“Thought I was a goner sure when they plugged my bronc,” said Reeves.

He took a careful shot at the sagebush behind which the Indian had taken refuge. The Ute ran away limping.

“Anyhow, that guy’s got a souvenir to remember me by. Compliments of Tom Reeves,” grinned the owner of that name.

“We’ve got to get back to the boys somehow. I reckon they’re havin’ quite a party on the ridge,” Dud said.

The sound of brisk firing came across the mesa to them. It was evident that the whites and redskins had met on the ridge and were disputing for possession of it.

“My notion is we’d better stick around here for a while,” Reeves demurred. “I kinda hate to hoof it acrost the flat an’ be a target the whole darned way.”

This seemed good to Hollister. The troopers seemed to be holding their own. They had not been driven back. The smoke of their rifles showed along the very summit of the rock-rim. The inference was that the Utes had been forced to fall back.

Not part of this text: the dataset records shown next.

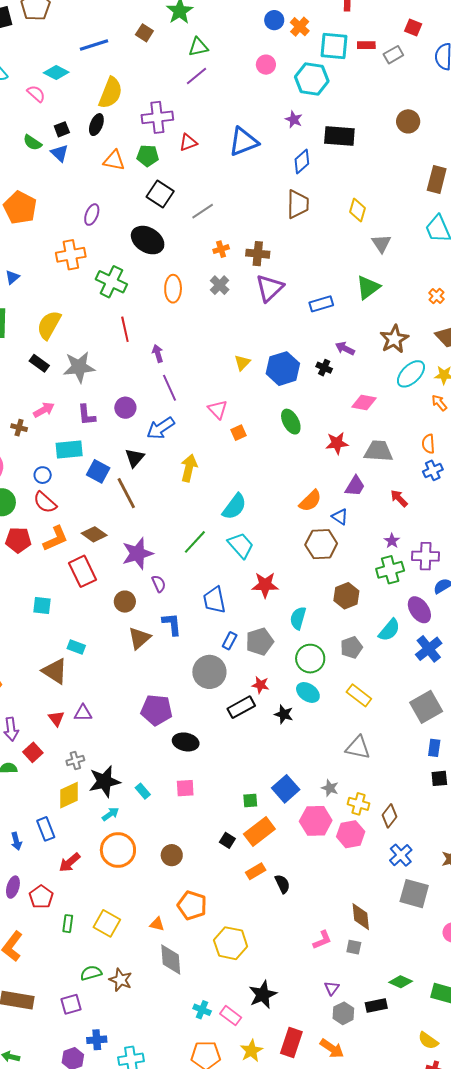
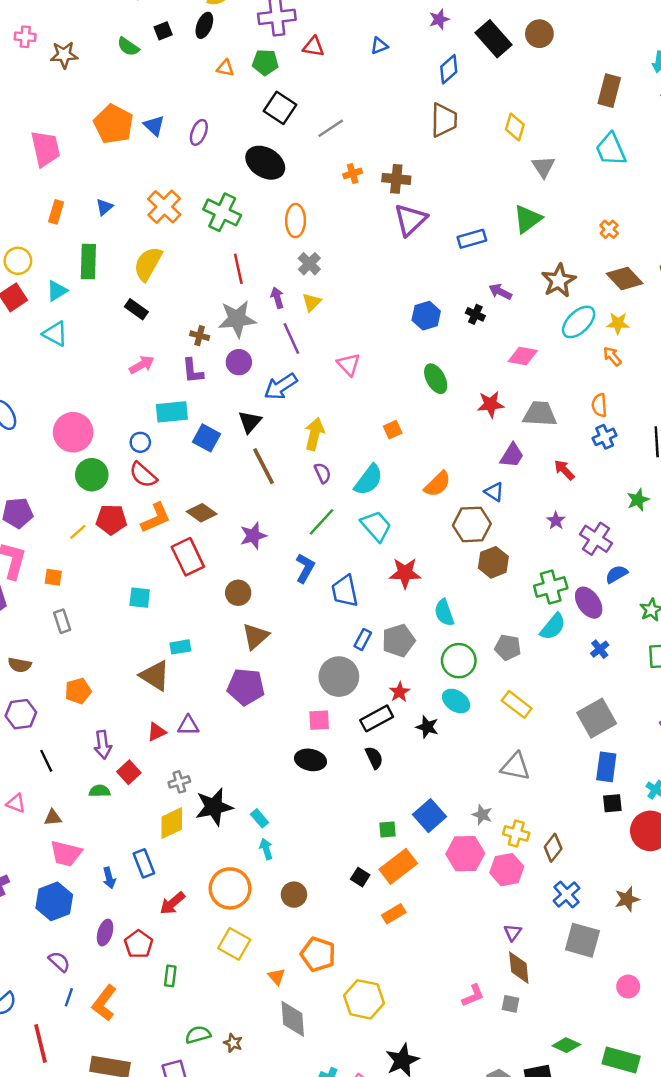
purple star: (294, 119) -> (439, 19), turned 30
brown circle: (408, 121) -> (539, 34), moved
black rectangle: (339, 136) -> (494, 39), turned 44
red triangle: (188, 142) -> (313, 47), turned 30
blue triangle: (243, 142) -> (379, 46), size x0.5
blue triangle: (59, 153) -> (154, 126), moved
orange triangle: (114, 160) -> (225, 68), size x0.7
orange cross: (71, 255) -> (164, 207), moved, turned -36
gray cross: (220, 285) -> (309, 264), moved
yellow triangle: (242, 363) -> (312, 302), moved
gray star: (79, 367) -> (237, 319), moved
blue hexagon: (283, 369) -> (426, 316), size x0.7
brown cross: (19, 428) -> (200, 336), moved
orange square: (239, 433) -> (393, 430), moved
brown line: (126, 493) -> (264, 466), moved
orange semicircle: (310, 501) -> (437, 484), moved
purple star: (137, 554) -> (253, 536), size x0.7
purple cross: (426, 556) -> (596, 539), turned 32
green cross: (390, 570) -> (551, 587), moved
purple semicircle: (159, 584) -> (323, 473), moved
brown hexagon: (346, 596) -> (493, 562), moved
cyan semicircle: (298, 618) -> (444, 613), turned -35
blue L-shape: (172, 624) -> (305, 568), moved, turned 35
cyan rectangle: (76, 647) -> (180, 647), turned -30
gray pentagon: (351, 647) -> (508, 647), turned 30
blue cross: (429, 649) -> (600, 649), size x0.6
red star: (260, 685) -> (400, 692), turned 30
purple pentagon: (157, 710) -> (246, 687), moved
red triangle: (56, 718) -> (157, 732), turned 42
blue rectangle: (434, 748) -> (606, 767), size x1.4
pink square: (185, 788) -> (319, 720), moved
cyan arrow: (110, 814) -> (266, 849), moved, turned -72
black semicircle: (282, 884) -> (374, 758), moved
yellow square: (107, 923) -> (234, 944), moved
orange triangle: (157, 924) -> (277, 977), turned 35
brown star: (121, 980) -> (233, 1043), size x0.7
purple triangle: (332, 988) -> (513, 932), moved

The two rangers lay in the willows for hours. The firing had died down, recommenced, and again ceased. Once there came the sound of shots from the right, down in the valley close by the river.

“They’re likely gettin’ the fellow that wasn’t killed when he went over the bluff,” Dud suggested. “There ain’t a thing we can do to help him either.”

“That’s it, I reckon. They’re collectin’ him now. Wonder which of the boys it is.”